# duck hunting tips?



## slingshooterPT (Feb 22, 2014)

Hi all, 

I only have killed one duck with a slinghsot, now I want to try some duck hunting but the ducks I see are realy far and when I try to approach they fly immediately, do u guys have some experience in hunting ducks? should I try shoot them on the wing or hide myself and wait for them to come close?

Thanks!! SSPT...


----------



## Devil'sRival (May 30, 2014)

I personally wouldn't shoot a duck with a slingshot. You'd have to make a head shot on that size bird as a body hit would just injure it due to the thick feathers. Also if you're in the states its not legal. Lead ammo near water is also a bad idea.


----------



## slingshooterPT (Feb 22, 2014)

Yeah only head or neck shoots, I will not hunt yet, Im just searching for tips


----------



## Lacumo (Aug 18, 2013)

Duck hunting tip = Do it with a 12ga shotgun using steel shot.


----------



## slingshooterPT (Feb 22, 2014)

Thanks Lacumo, so its not a good idea hunting ducks with a slinhshot!!


----------



## shew97 (Feb 13, 2014)

If you do use big lead ammo it will kill big birds with ease


----------



## ShadyBeach (May 28, 2014)

A headshot would kill a duck no problem what so ever. even with smaller ammo. However it's probably illegal in most places.

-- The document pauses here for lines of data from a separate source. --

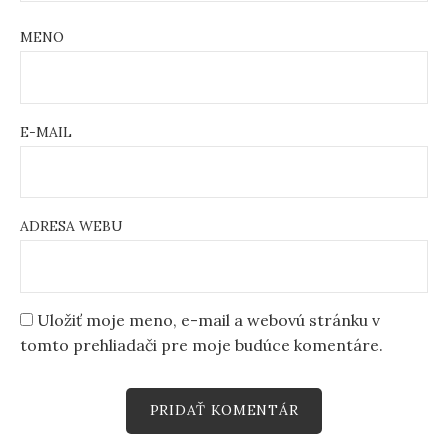
MENO
E-MAIL
ADRESA WEBU
Uložiť moje meno, e-mail a webovú stránku v
tomto prehliadači pre moje budúce komentáre.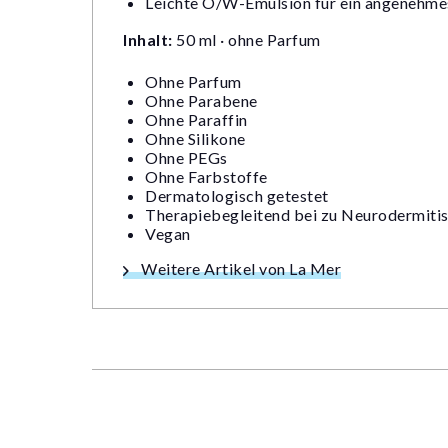
Leichte O/W-Emulsion für ein angenehme
Inhalt:
50 ml · ohne Parfum
Ohne Parfum
Ohne Parabene
Ohne Paraffin
Ohne Silikone
Ohne PEGs
Ohne Farbstoffe
Dermatologisch getestet
Therapiebegleitend bei zu Neurodermitis
Vegan
Weitere Artikel von La Mer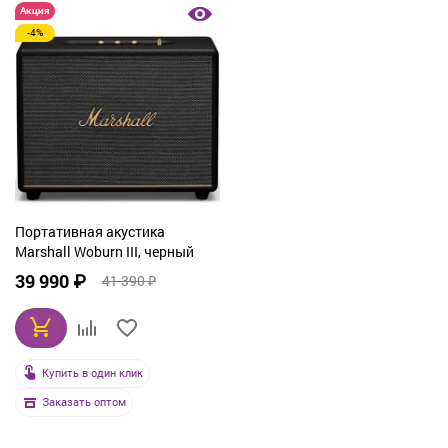
Акция
-4%
Портативная акустика
Marshall Woburn III, черный
39 990 ₽
41 390 ₽
Купить в один клик
Заказать оптом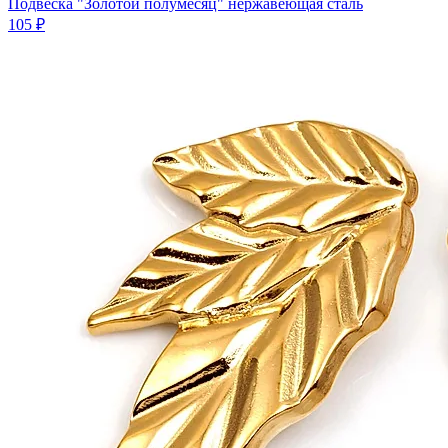
Подвеска "Золотой полумесяц" нержавеющая сталь
105 ₽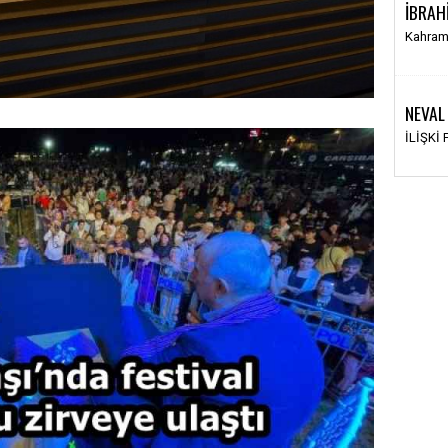
İBRAH
Kahram
NEVAL
İLİŞKİ
›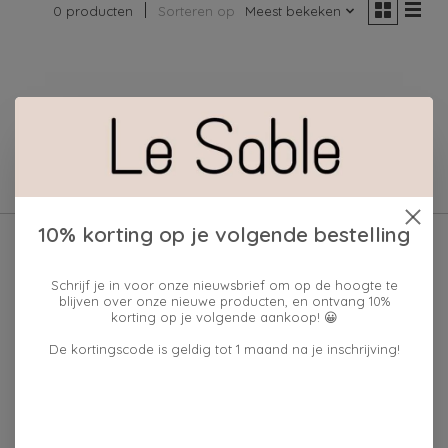
0 producten
Sorteren op
Meest bekeken
Geen producten gevonden!
10% korting op je volgende bestelling
Schrijf je in voor onze nieuwsbrief om op de hoogte te
blijven over onze nieuwe producten, en ontvang 10%
korting op je volgende aankoop! 😀
De kortingscode is geldig tot 1 maand na je inschrijving!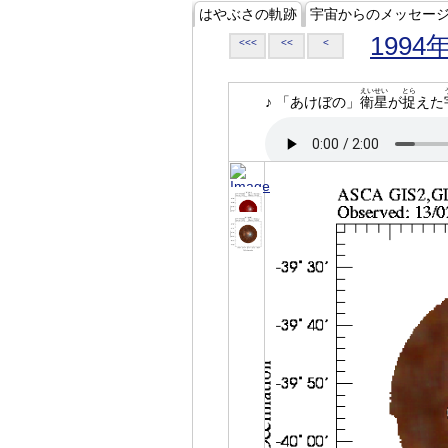
はやぶさの軌跡
宇宙からのメッセー
1994
<<<
<<
<
えいせい
とら
♪ 「あけぼの」
衛星
が
捉
えた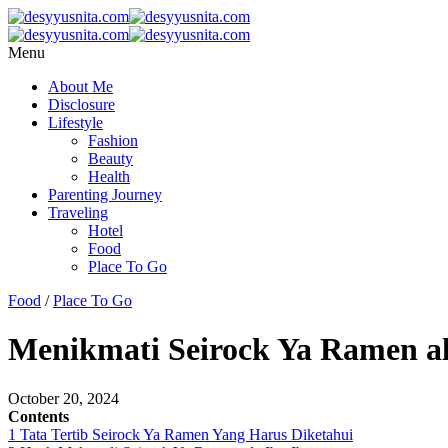
Menu
About Me
Disclosure
Lifestyle
Fashion
Beauty
Health
Parenting Journey
Traveling
Hotel
Food
Place To Go
Food
/
Place To Go
Menikmati Seirock Ya Ramen al
October 20, 2024
Contents
1
Tata Tertib Seirock Ya Ramen Yang Harus Diketahui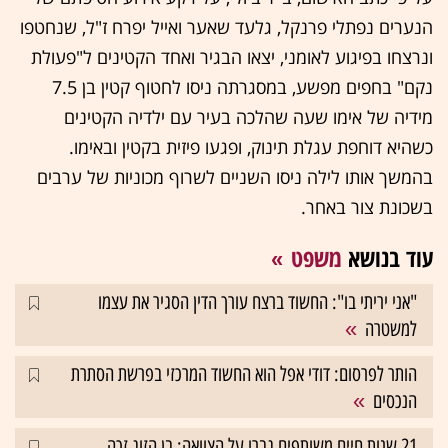
הנערים נפתלי פרנקל, גלעד שאער ואייל יפרח ז"ל, שנחטפו
ונרצחו בפיגוע לאומני, יצאו הבגיר ואחד הקטינים ל"פעולת
נקם" בחפים מפשע, במסגרתה ניסו לחטוף קטין בן 7.5
מידיה של אימו שעה שהלכה בעיר עם ילדיה הקטינים
כשהיא דוחפת עגלת תינוק, ופגעו פיזית בקטין ובאימו.
בהמשך אותו לילה ניסו השניים לשרוף מכוניות של ערבים
בשכונת צור באחר.
עוד בנושא
משפט
"אני יריתי בו": החשוד ברצח עורך הדין הסגיר את עצמו
למשטרה
הותר לפרסום: דודי אפל הוא החשוד המרכזי בפרשת הסתרת
הנכסים
21 שנות חיים משותפים גברו על הצוואה: בן הזוג זכה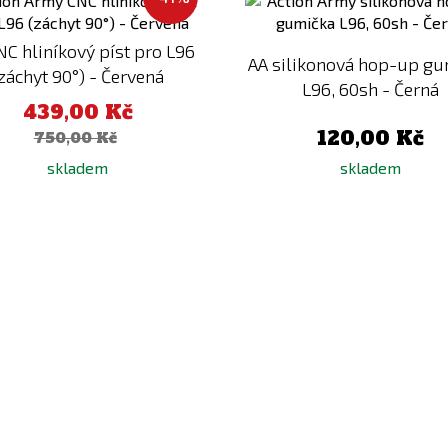
k
porovnání
NC hliníkový píst pro L96
AA silikonová hop-up g
záchyt 90°) - Červená
L96, 60sh - Černá
439,00 Kč
120,00 Kč
750,00 Kč
skladem
skladem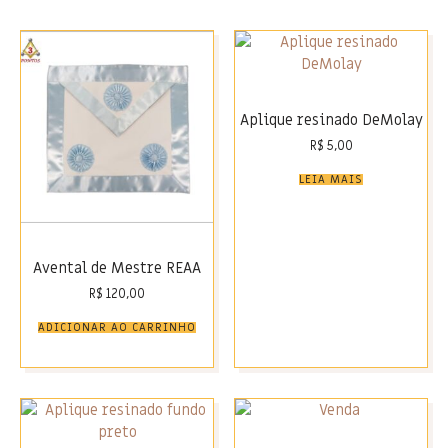
Aplique resinado DeMolay
R$
5,00
LEIA MAIS
Avental de Mestre REAA
R$
120,00
ADICIONAR AO CARRINHO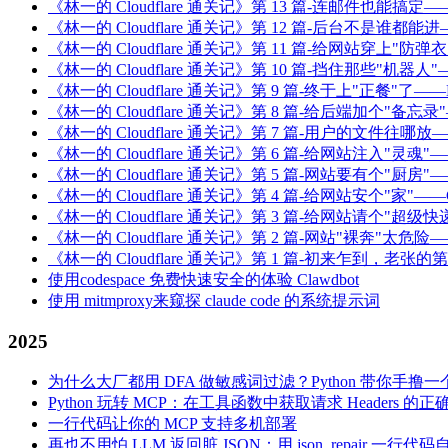
《林一的 Cloudflare 通关记》第 13 篇-连邮件也能搞定——Em
《林一的 Cloudflare 通关记》第 12 篇-后台不是谁都能进——Z
《林一的 Cloudflare 通关记》第 11 篇-给网站穿上"防
《林一的 Cloudflare 通关记》第 10 篇-挡住那些"机器人"—
《林一的 Cloudflare 通关记》第 9 篇-终于上"正餐"了—
《林一的 Cloudflare 通关记》第 8 篇-给后端加个"备忘
《林一的 Cloudflare 通关记》第 7 篇-用户的文件往哪放
《林一的 Cloudflare 通关记》第 6 篇-给网站注入"灵魂"—
《林一的 Cloudflare 通关记》第 5 篇-网站要有个"厨房"——Cl
《林一的 Cloudflare 通关记》第 4 篇-给网站安个"家"——Clo
《林一的 Cloudflare 通关记》第 3 篇-给网站请个"
《林一的 Cloudflare 通关记》第 2 篇-网站"裸奔"太危险
《林一的 Cloudflare 通关记》第 1 篇-初来乍到，老张
使用codespace 免费快速安全的体验 Clawdbot
使用 mitmproxy来窥探 claude code 的系统提示词
2025
为什么大厂都用 DFA 做敏感词过滤？Python 带你手撸一
Python 玩转 MCP：在工具函数中获取请求 Headers 的
一行代码让你的 MCP 支持多机部署
再也不用怕 LLM 返回脏 JSON：用 json_repair 一行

If it's not illegal, i'd suggest making a hide or something. Or even train them to be more friendly by throwing them bread often. But then again that's very unsporting.

Brian


----------



## Charles (Aug 26, 2010)

As long as it is legal ... Some sort of blind or hide, decoys on a small farm pond, early morning just at sunup or late evening just before sundown. A duck call would be useful, as long as you know how to use it effectively.

Watch for flights in the morning and in the evening so you can tell where they are going for the night. Position yourself in the main flyways near their feeding ground, using a blind.

Cheers .... Charles


----------



## slingshooterPT (Feb 22, 2014)

Thanks guys!!. I will ser if its legal,and if it is i will set up a blind and try to use q Dick call.i will be using 1inch straight cut TBG and 12mm steel


----------



## youcanthide (Jun 16, 2013)

Obviously the members commenting on why you shouldn't hunt ducks with a catty havent any experience doing it themselves, I've took loads of ducks with marbles and headshots, took a few with lead to the back aswell. There pretty easy to put down actually as long as you hit them in the vitals.


----------



## slingshooterPT (Feb 22, 2014)

Thanks Youcanthide, so as far as I hit them in the vitals with some power they will die!


----------



## Sharpshooter II (Apr 15, 2014)

Just try and be sneaky !


----------



## slingshooterPT (Feb 22, 2014)

yeah sharpshooter II, I will do the best I can


----------